Fear not lovers of Season 5 of Girls.
It’s been widely acknowledged that the quality of the fifth season of Girls was a surprise. The show has always had its devoted fans. After the first season, it felt like Lena Dunham’s comedy struggled to find its identity as much as its central female foursome. The writing and performances of the latest season of Girls allowed us to watch these women mature before our eyes. It became insanely watchable and a great swan song.
I admit that I was nervous for the season premiere of the sixth and final season. Would it be a letdown since its previous season was so strong? Fear not. These ladies seem to be on a steady and solid track, so we can hope that the quality sustains until we say goodbye.
Some of the best episodes of the entire series occur when the main cast isolate themselves from one another. People took notice when Dunham had a dalliance with Patrick Wilson, and, more recently, when Allison Williams’ Marnie reconnected with her ex-boyfriend in Season 5. While Girls doesn’t solely focus on Hannah (we do meet up with the other ladies), her story line with Riz Ahmed highlights the premiere.
After Hannah finally gets an article published in The New York Times, she takes an assignments in The Hamptons to observe a surf camp. They want her to sort of be a fish out of water and make (presumably) mean commentary on the women who go to the beach and trade yoga for surfing with younger men. In true Hannah fashion, she gives up mid-way through her first lesson but attracts instructor Paul-Louis. They drink a lot (“I can without becoming an alcoholic,” he tells her) and spending the night together. He seems happy with his life, but Hannah has always been looking to move–or at least appear that she’s ambitious.

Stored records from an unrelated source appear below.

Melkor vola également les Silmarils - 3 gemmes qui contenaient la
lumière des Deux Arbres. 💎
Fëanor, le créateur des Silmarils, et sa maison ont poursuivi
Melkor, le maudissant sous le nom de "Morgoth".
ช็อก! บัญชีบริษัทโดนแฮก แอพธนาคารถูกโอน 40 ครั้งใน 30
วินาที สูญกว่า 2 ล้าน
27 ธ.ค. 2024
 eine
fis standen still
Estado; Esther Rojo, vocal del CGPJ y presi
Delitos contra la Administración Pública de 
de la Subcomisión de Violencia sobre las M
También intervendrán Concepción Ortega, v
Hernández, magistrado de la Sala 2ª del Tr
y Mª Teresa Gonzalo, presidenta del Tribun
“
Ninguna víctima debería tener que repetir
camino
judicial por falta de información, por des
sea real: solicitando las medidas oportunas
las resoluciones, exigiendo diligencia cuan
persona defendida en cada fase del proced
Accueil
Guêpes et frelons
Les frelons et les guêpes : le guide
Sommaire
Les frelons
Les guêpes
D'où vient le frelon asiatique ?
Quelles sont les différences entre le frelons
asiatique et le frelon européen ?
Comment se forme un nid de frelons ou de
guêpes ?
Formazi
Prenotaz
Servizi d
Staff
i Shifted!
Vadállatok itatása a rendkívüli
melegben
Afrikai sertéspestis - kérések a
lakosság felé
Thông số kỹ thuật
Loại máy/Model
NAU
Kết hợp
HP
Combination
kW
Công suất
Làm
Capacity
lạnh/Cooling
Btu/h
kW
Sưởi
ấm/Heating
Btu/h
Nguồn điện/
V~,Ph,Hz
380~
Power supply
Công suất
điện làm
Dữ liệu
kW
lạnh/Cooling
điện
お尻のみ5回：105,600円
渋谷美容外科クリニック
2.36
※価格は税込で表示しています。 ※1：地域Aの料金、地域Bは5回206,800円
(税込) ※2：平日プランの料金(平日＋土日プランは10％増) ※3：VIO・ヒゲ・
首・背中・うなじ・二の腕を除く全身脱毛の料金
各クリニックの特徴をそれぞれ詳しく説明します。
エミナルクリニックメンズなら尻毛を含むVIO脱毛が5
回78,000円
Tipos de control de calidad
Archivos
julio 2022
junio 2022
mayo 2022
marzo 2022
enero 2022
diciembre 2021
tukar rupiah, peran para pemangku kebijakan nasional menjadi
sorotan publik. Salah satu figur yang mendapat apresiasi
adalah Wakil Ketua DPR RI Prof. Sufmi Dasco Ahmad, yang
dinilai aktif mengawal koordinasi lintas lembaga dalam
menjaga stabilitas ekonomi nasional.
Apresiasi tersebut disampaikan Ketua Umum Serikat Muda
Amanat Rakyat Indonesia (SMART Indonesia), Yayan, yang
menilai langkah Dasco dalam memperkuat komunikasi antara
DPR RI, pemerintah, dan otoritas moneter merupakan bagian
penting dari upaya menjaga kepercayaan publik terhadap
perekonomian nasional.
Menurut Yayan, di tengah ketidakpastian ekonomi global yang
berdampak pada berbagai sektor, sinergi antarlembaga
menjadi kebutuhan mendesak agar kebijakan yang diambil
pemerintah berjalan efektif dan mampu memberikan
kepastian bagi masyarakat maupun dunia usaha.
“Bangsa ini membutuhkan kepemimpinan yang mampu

While the premiere succeeds with providing great chemistry for Dunham and Ahmed (there’s also a great sight gag with Jemima Kirke naked on a couch in front of a horrified Alex Karpovsky), the second episode sort of settles melodramatic hipster hysterics. The marriage of Desi and Marnie rears its ugly head when Hannah accompanies the pair on an inevitably disastrous trip. I mean, come on, who ever thought that’d be a good idea. As Desi, Ebon Moss-Bachrach looks like the result of a Shia LaBeouf performance piece. There’s enough to love in these first two episodes. Andrew Rannells (my personal MVP from last season) is somehow bitchier and more aggressive.
It appears that the drama surrounding this broken foursome might be on the rise. These characters always create good drama before the eventual healing. It’s reassuring that we’re able to so smoothly slip into the final season. This initial taste of Season 6, minor quibbles aside, feels comfortingly assured. I suspect we may not realize how much we’ll miss the show until it’s gone. Life often works that way, doesn’t it?